**RECORD EXCERPTS**
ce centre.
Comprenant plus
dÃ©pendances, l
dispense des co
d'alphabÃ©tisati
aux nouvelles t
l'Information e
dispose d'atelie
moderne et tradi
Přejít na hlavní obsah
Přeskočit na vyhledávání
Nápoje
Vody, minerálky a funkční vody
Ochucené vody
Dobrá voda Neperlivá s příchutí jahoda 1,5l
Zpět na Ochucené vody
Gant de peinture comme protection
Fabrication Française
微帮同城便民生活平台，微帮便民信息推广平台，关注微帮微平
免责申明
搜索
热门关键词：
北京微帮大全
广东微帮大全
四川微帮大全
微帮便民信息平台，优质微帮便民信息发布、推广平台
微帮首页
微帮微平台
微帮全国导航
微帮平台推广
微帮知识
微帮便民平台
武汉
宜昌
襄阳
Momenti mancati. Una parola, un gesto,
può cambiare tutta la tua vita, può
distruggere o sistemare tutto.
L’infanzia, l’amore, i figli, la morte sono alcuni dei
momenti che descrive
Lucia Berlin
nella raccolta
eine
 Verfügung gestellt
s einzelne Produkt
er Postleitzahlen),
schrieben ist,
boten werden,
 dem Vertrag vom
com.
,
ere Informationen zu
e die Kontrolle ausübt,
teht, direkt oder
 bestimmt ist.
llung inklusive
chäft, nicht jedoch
...
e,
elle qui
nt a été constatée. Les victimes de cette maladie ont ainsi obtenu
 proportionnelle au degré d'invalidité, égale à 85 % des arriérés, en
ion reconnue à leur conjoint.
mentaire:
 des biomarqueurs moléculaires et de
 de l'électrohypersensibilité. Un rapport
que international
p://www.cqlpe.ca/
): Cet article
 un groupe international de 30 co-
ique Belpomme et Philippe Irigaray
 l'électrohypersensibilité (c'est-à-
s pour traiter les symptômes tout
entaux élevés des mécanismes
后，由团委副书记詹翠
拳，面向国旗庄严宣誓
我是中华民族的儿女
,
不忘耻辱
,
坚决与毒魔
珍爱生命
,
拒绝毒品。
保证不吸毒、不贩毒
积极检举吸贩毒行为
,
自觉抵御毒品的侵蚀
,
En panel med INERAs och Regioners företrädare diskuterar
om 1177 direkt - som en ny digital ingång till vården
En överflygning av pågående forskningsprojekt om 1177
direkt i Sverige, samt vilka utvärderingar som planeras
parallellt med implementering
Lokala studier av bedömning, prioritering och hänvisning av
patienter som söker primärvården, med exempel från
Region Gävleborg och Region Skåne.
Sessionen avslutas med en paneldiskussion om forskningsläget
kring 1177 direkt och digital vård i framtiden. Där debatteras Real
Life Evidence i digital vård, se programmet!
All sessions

**WHAT THE TASK ASKS**
Would you print exactly and only the lines of the material above that run from the line with "Verfügung gestellt" through the line with "chäft, nicht jedoch", both included?

**OUTPUT BELOW**
 Verfügung gestellt
s einzelne Produkt
er Postleitzahlen),
schrieben ist,
boten werden,
 dem Vertrag vom
com.
,
ere Informationen zu
e die Kontrolle ausübt,
teht, direkt oder
 bestimmt ist.
llung inklusive
chäft, nicht jedoch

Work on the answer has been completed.